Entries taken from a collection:
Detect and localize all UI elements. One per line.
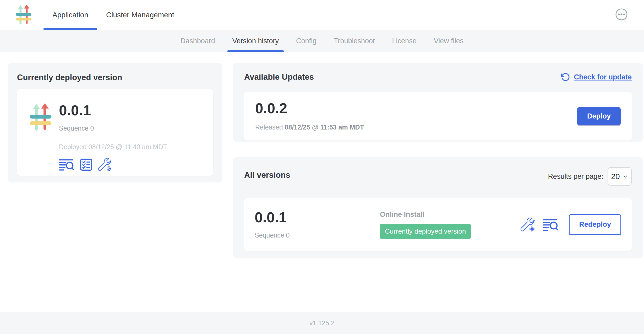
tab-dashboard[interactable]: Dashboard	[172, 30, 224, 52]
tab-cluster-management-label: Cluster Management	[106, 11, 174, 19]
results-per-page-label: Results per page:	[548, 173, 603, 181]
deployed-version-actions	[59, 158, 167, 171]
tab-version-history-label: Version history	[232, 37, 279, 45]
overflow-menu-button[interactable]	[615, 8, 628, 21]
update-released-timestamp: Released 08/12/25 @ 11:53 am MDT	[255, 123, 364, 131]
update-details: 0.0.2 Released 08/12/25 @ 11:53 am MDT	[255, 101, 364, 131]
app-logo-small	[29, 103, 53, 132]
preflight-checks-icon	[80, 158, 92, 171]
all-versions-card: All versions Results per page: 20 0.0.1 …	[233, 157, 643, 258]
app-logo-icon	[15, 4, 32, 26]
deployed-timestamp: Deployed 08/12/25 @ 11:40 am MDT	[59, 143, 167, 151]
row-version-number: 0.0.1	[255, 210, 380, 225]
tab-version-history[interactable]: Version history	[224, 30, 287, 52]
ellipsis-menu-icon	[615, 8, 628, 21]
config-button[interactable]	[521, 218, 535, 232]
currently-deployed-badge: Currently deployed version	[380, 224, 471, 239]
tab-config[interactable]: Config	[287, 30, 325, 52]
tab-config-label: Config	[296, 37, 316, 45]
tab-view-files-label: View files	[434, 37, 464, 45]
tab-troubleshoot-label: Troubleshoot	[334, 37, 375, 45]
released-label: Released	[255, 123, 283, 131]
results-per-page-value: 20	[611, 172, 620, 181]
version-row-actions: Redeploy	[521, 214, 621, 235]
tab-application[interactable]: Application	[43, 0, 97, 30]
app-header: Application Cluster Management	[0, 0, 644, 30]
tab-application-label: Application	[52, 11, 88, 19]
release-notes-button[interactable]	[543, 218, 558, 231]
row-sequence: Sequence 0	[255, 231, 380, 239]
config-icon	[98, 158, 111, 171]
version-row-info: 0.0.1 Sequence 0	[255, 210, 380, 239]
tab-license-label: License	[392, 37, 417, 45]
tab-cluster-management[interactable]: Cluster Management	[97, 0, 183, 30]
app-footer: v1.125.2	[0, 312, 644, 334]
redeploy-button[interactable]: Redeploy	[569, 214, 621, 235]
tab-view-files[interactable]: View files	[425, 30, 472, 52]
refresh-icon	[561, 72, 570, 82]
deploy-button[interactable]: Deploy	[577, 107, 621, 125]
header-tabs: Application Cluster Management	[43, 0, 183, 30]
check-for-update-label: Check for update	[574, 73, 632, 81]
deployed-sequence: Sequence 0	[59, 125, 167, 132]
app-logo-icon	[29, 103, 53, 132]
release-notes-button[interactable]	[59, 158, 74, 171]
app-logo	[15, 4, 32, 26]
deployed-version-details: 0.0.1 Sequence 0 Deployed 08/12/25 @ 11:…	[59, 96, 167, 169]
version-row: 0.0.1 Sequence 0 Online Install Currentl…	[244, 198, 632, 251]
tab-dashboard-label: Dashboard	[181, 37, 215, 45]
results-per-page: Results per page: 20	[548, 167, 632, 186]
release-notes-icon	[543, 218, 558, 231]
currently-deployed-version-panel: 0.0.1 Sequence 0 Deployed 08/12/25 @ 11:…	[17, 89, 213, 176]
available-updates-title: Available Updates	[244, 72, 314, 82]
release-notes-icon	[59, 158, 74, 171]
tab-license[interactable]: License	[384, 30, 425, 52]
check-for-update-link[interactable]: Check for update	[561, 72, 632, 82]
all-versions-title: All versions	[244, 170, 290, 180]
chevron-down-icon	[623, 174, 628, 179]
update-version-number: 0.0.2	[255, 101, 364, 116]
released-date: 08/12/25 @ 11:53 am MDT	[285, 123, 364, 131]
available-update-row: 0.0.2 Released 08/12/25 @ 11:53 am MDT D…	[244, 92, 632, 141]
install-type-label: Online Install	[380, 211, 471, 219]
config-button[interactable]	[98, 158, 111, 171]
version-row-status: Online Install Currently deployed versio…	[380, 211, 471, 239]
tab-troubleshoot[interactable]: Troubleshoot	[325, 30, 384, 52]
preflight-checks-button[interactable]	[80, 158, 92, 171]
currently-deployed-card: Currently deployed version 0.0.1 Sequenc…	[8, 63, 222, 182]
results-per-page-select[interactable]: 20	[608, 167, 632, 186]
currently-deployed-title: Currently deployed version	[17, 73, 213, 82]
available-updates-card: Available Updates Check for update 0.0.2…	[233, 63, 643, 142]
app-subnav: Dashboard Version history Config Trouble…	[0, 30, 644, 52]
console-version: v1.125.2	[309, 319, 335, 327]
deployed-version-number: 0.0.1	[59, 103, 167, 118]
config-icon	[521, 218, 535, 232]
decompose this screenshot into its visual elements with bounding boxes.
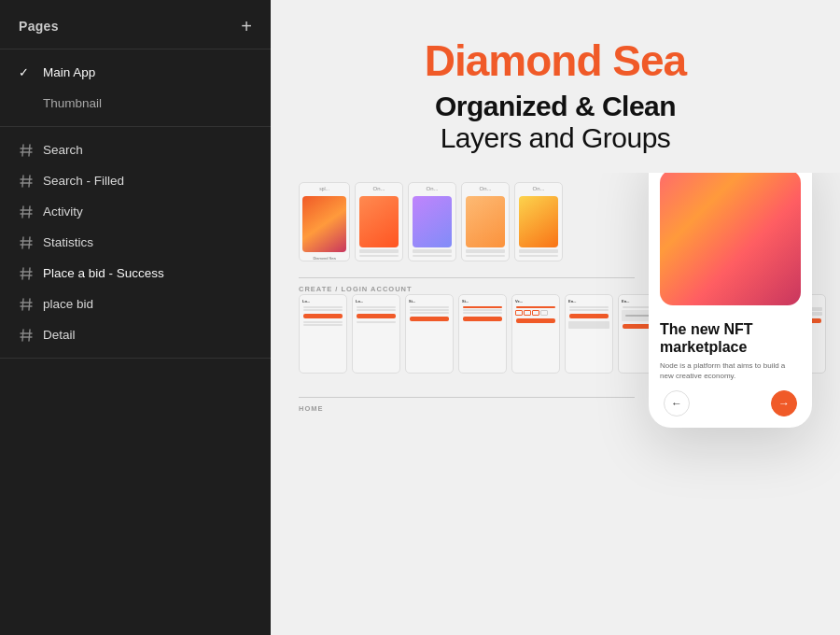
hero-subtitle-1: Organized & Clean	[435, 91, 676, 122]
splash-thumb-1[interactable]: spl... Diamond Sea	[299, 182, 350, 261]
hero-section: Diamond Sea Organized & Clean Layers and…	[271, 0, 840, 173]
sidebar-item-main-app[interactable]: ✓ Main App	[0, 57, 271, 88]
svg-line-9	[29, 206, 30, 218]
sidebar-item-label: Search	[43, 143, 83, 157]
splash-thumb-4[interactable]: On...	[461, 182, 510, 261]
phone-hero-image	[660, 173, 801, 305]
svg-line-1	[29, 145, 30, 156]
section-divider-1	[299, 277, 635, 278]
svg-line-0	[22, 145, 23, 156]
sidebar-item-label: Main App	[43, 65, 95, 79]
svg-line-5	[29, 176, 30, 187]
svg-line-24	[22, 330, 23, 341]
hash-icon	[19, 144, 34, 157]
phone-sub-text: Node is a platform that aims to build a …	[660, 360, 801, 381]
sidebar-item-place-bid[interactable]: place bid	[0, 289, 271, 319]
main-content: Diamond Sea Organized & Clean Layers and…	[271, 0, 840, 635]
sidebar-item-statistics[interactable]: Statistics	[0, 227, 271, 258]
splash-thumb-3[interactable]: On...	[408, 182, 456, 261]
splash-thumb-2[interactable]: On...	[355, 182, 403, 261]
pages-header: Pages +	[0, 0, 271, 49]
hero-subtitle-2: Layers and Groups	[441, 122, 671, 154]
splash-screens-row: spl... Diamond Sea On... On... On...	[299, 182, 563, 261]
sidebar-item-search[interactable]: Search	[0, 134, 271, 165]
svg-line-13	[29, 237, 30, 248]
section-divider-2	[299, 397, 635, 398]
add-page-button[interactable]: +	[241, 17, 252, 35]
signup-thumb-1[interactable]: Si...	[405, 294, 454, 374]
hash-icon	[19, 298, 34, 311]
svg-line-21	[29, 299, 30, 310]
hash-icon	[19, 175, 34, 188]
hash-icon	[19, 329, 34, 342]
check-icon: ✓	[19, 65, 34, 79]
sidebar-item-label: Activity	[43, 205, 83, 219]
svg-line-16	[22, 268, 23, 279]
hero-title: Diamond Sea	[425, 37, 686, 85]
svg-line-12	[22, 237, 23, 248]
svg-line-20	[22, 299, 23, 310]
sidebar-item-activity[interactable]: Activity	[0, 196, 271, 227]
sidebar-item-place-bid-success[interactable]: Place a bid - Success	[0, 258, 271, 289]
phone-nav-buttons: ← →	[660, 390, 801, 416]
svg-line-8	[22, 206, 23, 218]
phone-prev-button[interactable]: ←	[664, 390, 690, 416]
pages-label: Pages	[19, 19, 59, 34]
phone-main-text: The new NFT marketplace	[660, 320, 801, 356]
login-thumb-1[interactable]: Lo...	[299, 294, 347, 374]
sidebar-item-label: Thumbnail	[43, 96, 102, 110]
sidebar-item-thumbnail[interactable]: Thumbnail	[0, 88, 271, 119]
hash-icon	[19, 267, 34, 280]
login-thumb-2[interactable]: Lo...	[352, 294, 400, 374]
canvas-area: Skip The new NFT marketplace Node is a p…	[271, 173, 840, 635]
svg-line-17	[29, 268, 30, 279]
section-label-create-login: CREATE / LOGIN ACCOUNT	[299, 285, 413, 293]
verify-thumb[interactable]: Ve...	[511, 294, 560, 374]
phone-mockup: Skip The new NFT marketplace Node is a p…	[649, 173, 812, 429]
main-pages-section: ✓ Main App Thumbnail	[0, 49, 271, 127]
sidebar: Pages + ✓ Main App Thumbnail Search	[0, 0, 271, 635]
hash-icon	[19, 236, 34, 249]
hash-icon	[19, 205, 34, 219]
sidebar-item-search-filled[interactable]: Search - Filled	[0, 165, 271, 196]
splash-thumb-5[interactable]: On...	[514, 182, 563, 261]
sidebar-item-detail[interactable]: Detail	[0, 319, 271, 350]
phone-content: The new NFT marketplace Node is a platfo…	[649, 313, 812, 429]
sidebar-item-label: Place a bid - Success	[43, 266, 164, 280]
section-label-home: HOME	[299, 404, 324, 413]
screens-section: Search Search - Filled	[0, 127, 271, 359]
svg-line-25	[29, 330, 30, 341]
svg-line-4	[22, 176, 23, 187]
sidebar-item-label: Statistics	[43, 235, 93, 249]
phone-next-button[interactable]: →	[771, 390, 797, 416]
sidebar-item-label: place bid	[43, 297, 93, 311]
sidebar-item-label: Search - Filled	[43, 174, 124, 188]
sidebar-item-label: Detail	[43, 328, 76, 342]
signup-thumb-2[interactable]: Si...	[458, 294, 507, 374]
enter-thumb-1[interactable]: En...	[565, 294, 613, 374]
---
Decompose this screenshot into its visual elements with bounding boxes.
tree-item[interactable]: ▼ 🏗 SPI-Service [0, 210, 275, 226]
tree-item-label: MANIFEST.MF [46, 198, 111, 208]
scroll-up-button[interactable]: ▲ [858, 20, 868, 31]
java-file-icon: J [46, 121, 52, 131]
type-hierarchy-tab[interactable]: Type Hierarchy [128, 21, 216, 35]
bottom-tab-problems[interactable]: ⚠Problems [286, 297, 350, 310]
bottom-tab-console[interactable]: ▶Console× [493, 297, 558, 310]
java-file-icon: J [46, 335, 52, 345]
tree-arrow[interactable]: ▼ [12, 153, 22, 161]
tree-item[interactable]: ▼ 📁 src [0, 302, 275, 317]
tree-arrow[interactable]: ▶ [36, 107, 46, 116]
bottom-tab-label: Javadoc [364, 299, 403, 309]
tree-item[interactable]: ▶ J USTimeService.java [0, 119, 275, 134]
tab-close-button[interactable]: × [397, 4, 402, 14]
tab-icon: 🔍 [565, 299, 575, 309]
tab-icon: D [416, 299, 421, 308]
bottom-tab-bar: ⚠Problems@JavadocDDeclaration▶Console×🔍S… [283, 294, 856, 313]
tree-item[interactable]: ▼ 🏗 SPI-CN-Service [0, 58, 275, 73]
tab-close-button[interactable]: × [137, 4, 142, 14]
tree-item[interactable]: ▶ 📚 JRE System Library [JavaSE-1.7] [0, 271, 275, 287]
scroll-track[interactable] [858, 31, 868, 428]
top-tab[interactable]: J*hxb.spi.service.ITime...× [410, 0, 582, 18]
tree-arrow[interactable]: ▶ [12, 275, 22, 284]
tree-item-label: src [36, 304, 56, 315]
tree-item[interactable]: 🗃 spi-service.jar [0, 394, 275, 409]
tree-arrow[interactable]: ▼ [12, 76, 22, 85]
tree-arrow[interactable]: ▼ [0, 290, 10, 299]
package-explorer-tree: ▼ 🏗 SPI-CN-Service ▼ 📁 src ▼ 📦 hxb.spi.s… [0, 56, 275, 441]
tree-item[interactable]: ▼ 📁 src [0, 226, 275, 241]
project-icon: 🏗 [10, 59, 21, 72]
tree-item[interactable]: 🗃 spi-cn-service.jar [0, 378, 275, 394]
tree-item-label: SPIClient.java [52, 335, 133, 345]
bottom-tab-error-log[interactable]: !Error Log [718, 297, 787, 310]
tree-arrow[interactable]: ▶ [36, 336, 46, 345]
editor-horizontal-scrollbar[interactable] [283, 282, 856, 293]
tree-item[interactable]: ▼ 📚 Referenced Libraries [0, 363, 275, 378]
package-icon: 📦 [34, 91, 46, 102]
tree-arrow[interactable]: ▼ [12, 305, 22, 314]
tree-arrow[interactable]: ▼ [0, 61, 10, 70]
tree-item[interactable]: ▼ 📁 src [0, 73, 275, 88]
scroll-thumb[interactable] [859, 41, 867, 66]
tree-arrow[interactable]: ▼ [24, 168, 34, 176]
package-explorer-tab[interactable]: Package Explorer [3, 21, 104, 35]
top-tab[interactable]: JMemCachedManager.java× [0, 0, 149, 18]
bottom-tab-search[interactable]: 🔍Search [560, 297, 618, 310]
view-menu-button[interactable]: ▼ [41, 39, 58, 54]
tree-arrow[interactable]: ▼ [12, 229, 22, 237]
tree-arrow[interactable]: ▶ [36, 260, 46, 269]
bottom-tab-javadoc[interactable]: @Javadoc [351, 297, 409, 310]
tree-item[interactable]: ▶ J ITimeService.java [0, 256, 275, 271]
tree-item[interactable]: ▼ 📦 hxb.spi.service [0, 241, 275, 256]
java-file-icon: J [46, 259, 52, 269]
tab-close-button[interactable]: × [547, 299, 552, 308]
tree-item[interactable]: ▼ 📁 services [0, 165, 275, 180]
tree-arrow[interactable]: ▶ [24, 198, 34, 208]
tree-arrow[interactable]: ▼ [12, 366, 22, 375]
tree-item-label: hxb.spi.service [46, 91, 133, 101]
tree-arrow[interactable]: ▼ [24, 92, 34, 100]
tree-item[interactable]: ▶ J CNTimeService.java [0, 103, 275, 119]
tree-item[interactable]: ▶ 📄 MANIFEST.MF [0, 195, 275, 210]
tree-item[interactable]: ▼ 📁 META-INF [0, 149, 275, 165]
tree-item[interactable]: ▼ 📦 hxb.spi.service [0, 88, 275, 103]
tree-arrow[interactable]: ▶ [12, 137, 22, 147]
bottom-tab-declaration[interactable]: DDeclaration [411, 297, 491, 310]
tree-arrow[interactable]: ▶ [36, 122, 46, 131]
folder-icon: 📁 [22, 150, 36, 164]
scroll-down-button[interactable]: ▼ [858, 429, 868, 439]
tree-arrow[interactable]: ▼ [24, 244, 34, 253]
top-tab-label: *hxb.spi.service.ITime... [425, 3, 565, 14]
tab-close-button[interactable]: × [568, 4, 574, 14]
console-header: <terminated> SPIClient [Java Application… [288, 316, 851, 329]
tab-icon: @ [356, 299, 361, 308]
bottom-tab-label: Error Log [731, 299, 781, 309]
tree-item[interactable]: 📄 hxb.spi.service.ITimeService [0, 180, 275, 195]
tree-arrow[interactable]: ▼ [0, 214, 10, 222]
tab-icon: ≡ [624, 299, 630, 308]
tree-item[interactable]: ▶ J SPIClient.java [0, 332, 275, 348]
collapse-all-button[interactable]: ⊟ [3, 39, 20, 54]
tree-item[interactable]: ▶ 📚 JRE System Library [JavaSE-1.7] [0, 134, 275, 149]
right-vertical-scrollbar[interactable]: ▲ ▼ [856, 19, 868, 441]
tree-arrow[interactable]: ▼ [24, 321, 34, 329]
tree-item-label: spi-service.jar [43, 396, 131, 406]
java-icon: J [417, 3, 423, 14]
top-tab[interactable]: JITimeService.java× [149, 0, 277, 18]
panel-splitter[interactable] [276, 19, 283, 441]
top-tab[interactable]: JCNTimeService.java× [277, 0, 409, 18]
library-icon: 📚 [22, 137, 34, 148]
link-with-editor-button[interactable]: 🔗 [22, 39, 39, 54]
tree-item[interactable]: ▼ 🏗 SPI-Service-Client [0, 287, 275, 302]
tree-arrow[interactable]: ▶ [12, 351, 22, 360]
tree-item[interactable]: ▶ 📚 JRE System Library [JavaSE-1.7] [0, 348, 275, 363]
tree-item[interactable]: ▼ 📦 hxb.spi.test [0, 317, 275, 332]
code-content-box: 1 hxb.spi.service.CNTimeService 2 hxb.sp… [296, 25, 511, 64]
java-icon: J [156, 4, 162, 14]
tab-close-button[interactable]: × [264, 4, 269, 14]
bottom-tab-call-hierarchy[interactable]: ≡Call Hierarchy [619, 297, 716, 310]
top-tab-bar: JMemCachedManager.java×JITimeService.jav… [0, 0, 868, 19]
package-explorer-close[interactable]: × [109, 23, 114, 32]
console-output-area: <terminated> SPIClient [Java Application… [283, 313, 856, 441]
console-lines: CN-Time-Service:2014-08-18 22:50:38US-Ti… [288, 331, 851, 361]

### WHAT TO DO:
Going through the entries, return every line holding the word "bottom".

### SOLUTION:
bottom-tab-problems[interactable]: ⚠Problems [286, 297, 350, 310]
bottom-tab-console[interactable]: ▶Console× [493, 297, 558, 310]
bottom-tab-label: Javadoc [364, 299, 403, 309]
bottom-tab-bar: ⚠Problems@JavadocDDeclaration▶Console×🔍S… [283, 294, 856, 313]
bottom-tab-error-log[interactable]: !Error Log [718, 297, 787, 310]
bottom-tab-search[interactable]: 🔍Search [560, 297, 618, 310]
bottom-tab-javadoc[interactable]: @Javadoc [351, 297, 409, 310]
bottom-tab-declaration[interactable]: DDeclaration [411, 297, 491, 310]
bottom-tab-label: Error Log [731, 299, 781, 309]
bottom-tab-call-hierarchy[interactable]: ≡Call Hierarchy [619, 297, 716, 310]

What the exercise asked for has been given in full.